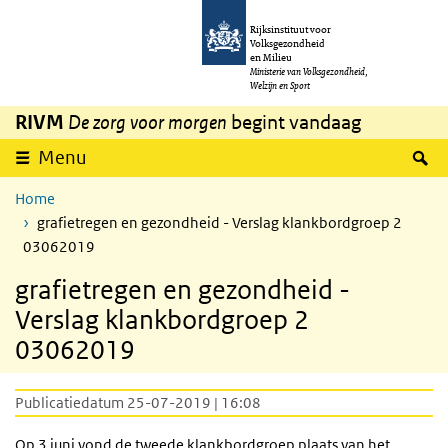
Overslaan en naar de inhoud gaan
Direct naar de hoofdnavigatie
Rijksinstituut voor
Volksgezondheid
en Milieu
Ministerie van Volksgezondheid,
Welzijn en Sport
RIVM
De zorg voor morgen
begint vandaag
Z
Menu
Home
grafietregen en gezondheid - Verslag klankbordgroep 2
03062019
grafietregen en gezondheid -
Verslag klankbordgroep 2
03062019
Publicatiedatum 25-07-2019 | 16:08
Op 3 juni vond de tweede klankbordgroep plaats van het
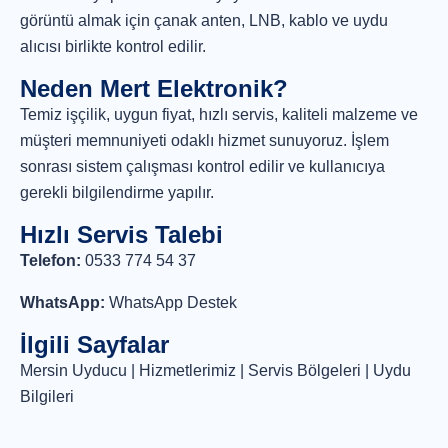
görüntü almak için çanak anten, LNB, kablo ve uydu
alıcısı birlikte kontrol edilir.
Neden Mert Elektronik?
Temiz işçilik, uygun fiyat, hızlı servis, kaliteli malzeme ve
müşteri memnuniyeti odaklı hizmet sunuyoruz. İşlem
sonrası sistem çalışması kontrol edilir ve kullanıcıya
gerekli bilgilendirme yapılır.
Hızlı Servis Talebi
Telefon:
0533 774 54 37
WhatsApp:
WhatsApp Destek
İlgili Sayfalar
Mersin Uyducu
|
Hizmetlerimiz
|
Servis Bölgeleri
|
Uydu
Bilgileri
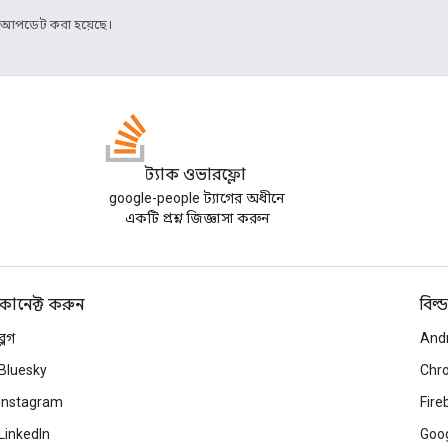
র আপডেট করা হয়েছে।
স্ট্যাক ওভারফ্লো
google-people ট্যাগের অধীনে
একটি প্রশ্ন জিজ্ঞাসা করুন
কানেক্ট করুন
বিল্ড
ব্লগ
And
Bluesky
Chr
Instagram
Fire
LinkedIn
Goog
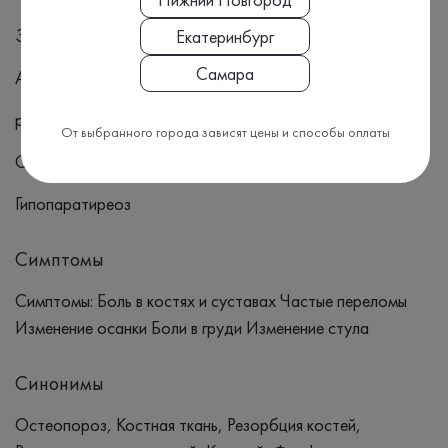
Заболевания щитовидной железы (гипертиреоз
Екатеринбург
Самара
АИТ
резекция)
От выбранного города зависят цены и способы оплаты
Сахарный диабет
Гипопаратиреоз
Симптомы
Симптомы: Боль в костях и суставах Частые переломы
Изменение осанки Боли в груди Изменение стула
Синонимы
Остеопороз, Костная ткань, Резорбция костей,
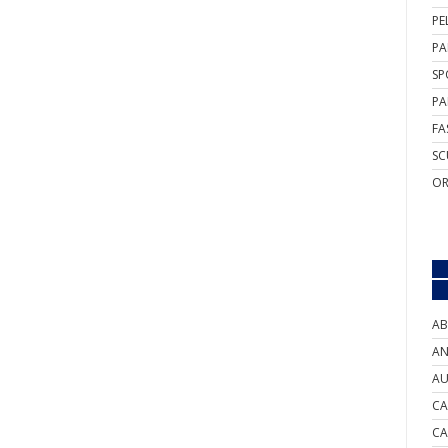
PE
PA
SP
PA
FA
SC
OR
AB
AN
AU
CA
CA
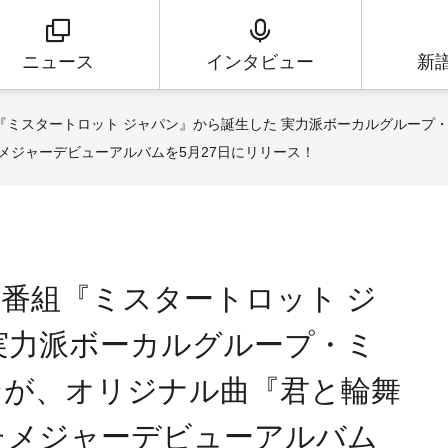
ニュース
インタビュー
新
『ミスタートロット ジャパン』から誕生した 実力派ボーカルグループ
メジャーデビューアルバムを5月27日にリリース！
番組『ミスタートロット ジ
実力派ボーカルグループ・ミ
ンが、オリジナル曲『君と輪舞
たメジャーデビューアルバム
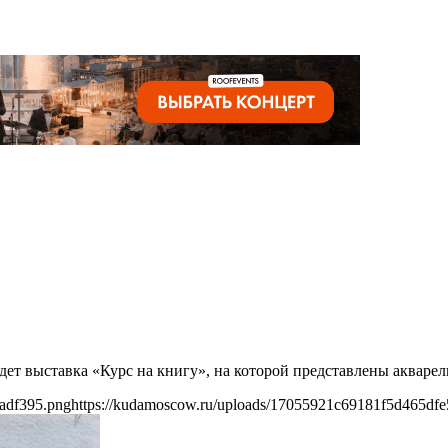
йдет выставка «Курс на книгу», на которой представлены акваре
adf395.png
https://kudamoscow.ru/uploads/17055921c69181f5d465df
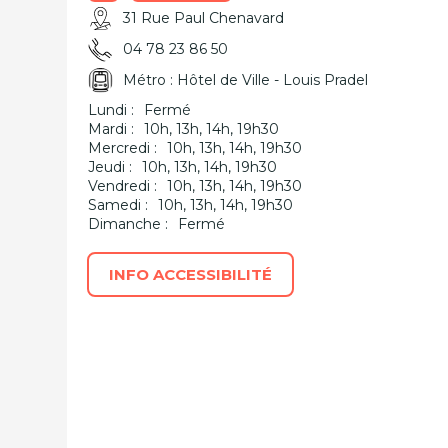
31 Rue Paul Chenavard
04 78 23 86 50
Métro : Hôtel de Ville - Louis Pradel
Lundi :
Fermé
Mardi :
10h, 13h, 14h, 19h30
Mercredi :
10h, 13h, 14h, 19h30
Jeudi :
10h, 13h, 14h, 19h30
Vendredi :
10h, 13h, 14h, 19h30
Samedi :
10h, 13h, 14h, 19h30
Dimanche :
Fermé
INFO ACCESSIBILITÉ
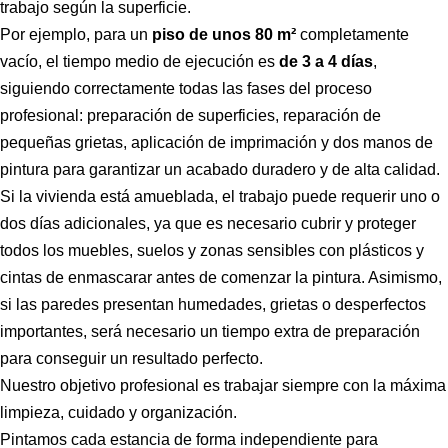
trabajo según la superficie.
Por ejemplo, para un
piso de unos 80 m²
completamente
vacío, el tiempo medio de ejecución es
de 3 a 4 días
,
siguiendo correctamente todas las fases del proceso
profesional: preparación de superficies, reparación de
pequeñas grietas, aplicación de imprimación y dos manos de
pintura para garantizar un acabado duradero y de alta calidad.
Si la vivienda está amueblada, el trabajo puede requerir uno o
dos días adicionales, ya que es necesario cubrir y proteger
todos los muebles, suelos y zonas sensibles con plásticos y
cintas de enmascarar antes de comenzar la pintura.
Asimismo,
si las paredes presentan humedades, grietas o desperfectos
importantes, será necesario un tiempo extra de preparación
para conseguir un resultado perfecto.
Nuestro objetivo profesional es trabajar siempre con la máxima
limpieza, cuidado y organización.
Pintamos cada estancia de forma independiente para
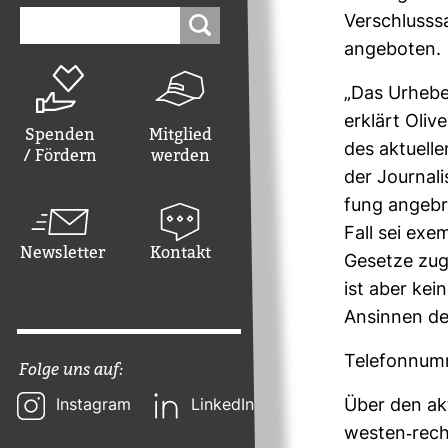
Suchen
Ver­schluss­
nach:
ange­boten.
„Das Urhe­ber
erklärt Oliv
Spenden
Mitglied
des aktu­elle
/ Fördern
werden
der Jour­na­l
fung ange­bra
Fall sei exem
Newsletter
Kontakt
Gesetze zugu
ist aber kei
Ansinnen der
Tele­fon­nu
Folge uns auf:
Über den akt
Instagram
LinkedIn
westen-​reche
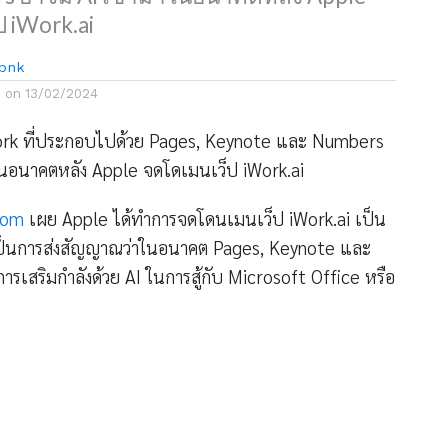
 iWork.ai
bnk
d on
13/02/2024
rk ที่ประกอบไปด้วย Pages, Keynote และ Numbers
ในอนาคตหลัง Apple จดโดเมนเว็ป iWork.ai
com
เผย Apple ได้ทำการจดโดนเมนเว็ป iWork.ai เป็น
้วเป็นการส่งสัญญาณว่าในอนาคต Pages, Keynote และ
รเสริมกำลังด้วย AI ในการสู้กับ Microsoft Office หรือ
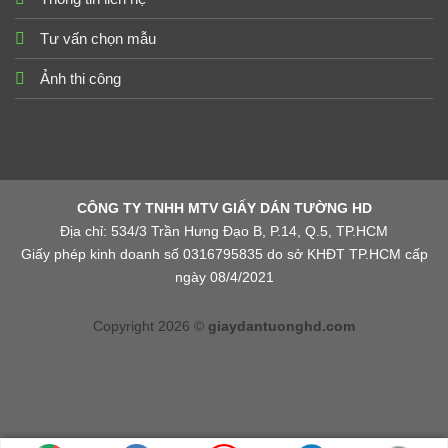
Tư vấn chọn mẫu
Ảnh thi công
CÔNG TY TNHH MTV GIẤY DÁN TƯỜNG HD
Địa chỉ: 534/3 Trần Hưng Đạo B, P.14, Q.5, TP.HCM
Giấy phép kinh doanh số 0316795835 do sở KHĐT TP.HCM cấp
ngày 08/4/2021
Copyright 2026 ©
giaydantuonghd.com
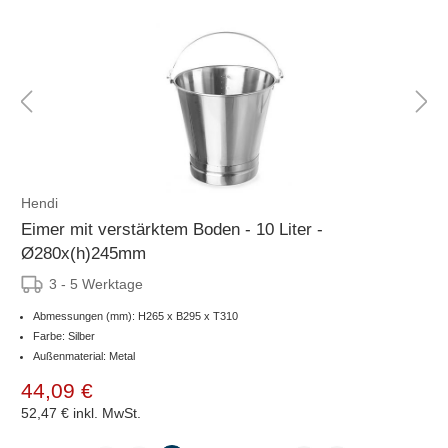
Hendi
Eimer mit verstärktem Boden - 10 Liter -
Ø280x(h)245mm
3 - 5 Werktage
Abmessungen (mm): H265 x B295 x T310
Farbe: Silber
Außenmaterial: Metal
44,09 €
52,47 €
inkl. MwSt.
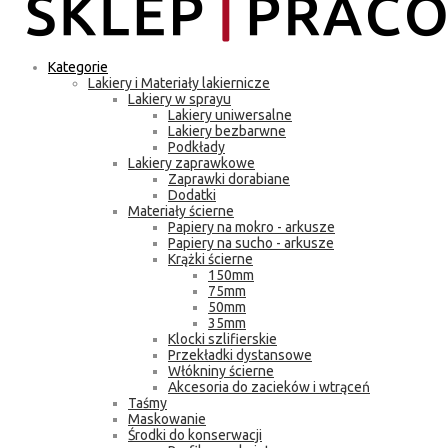
Kategorie
Lakiery i Materiały lakiernicze
Lakiery w sprayu
Lakiery uniwersalne
Lakiery bezbarwne
Podkłady
Lakiery zaprawkowe
Zaprawki dorabiane
Dodatki
Materiały ścierne
Papiery na mokro - arkusze
Papiery na sucho - arkusze
Krążki ścierne
150mm
75mm
50mm
35mm
Klocki szlifierskie
Przekładki dystansowe
Włókniny ścierne
Akcesoria do zacieków i wtrąceń
Taśmy
Maskowanie
Środki do konserwacji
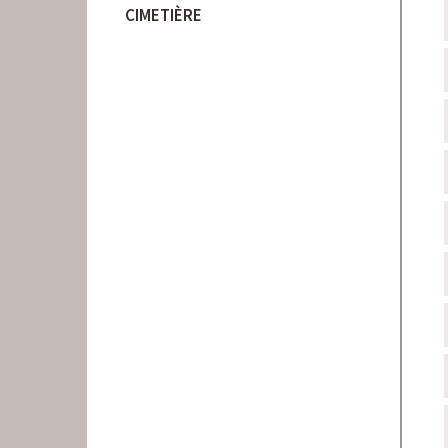
CIMETIÈRE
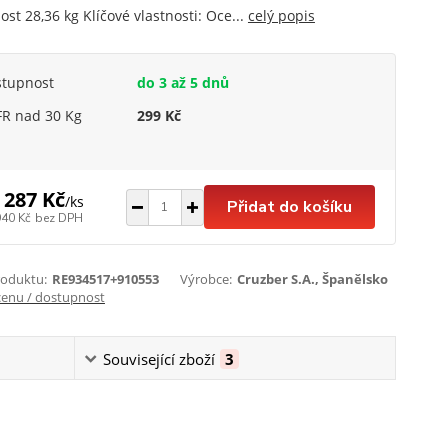
st 28,36 kg Klíčové vlastnosti: Oce...
celý popis
stupnost
do 3 až 5 dnů
R nad 30 Kg
299 Kč
 287 Kč
/
ks
Přidat do košíku
940 Kč
bez DPH
roduktu:
RE934517+910553
Výrobce:
Cruzber S.A., Španělsko
cenu / dostupnost
Související zboží
3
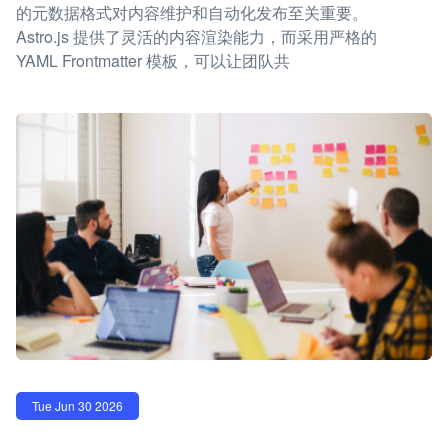
的元数据格式对内容维护和自动化发布至关重要。
Astro.js 提供了灵活的内容渲染能力，而采用严格的
YAML Frontmatter 模板，可以让团队共
Tue Jun 30 2026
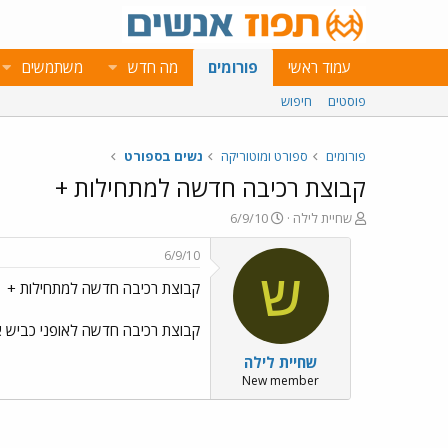
עמוד ראשי
פורומים
מה חדש
משתמשים
פוסטים
חיפוש
פורומים
ספורט ומוטוריקה
נשים בספורט
קבוצת רכיבה חדשה למתחילות +
פ
פ
שחיית לילה
6/9/10
ו
ו
ת
ר
6/9/10
ח
ס
ש
קבוצת רכיבה חדשה למתחילות +
ה
ם
נ
ב
ו
ת
קבוצת רכיבה חדשה לאופני כביש אך גם אופניים אחר
ש
א
שחיית לילה
א
ר
י
New member
ך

### EXERCISE INSTRUCTIONS
Working through the data above, find every line holding "klankbordgroep" and copy it.

### TASK SOLUTION
grafietregen en gezondheid - Verslag klankbordgroep 2
Verslag klankbordgroep 2
Op 3 juni vond de tweede klankbordgroep plaats van het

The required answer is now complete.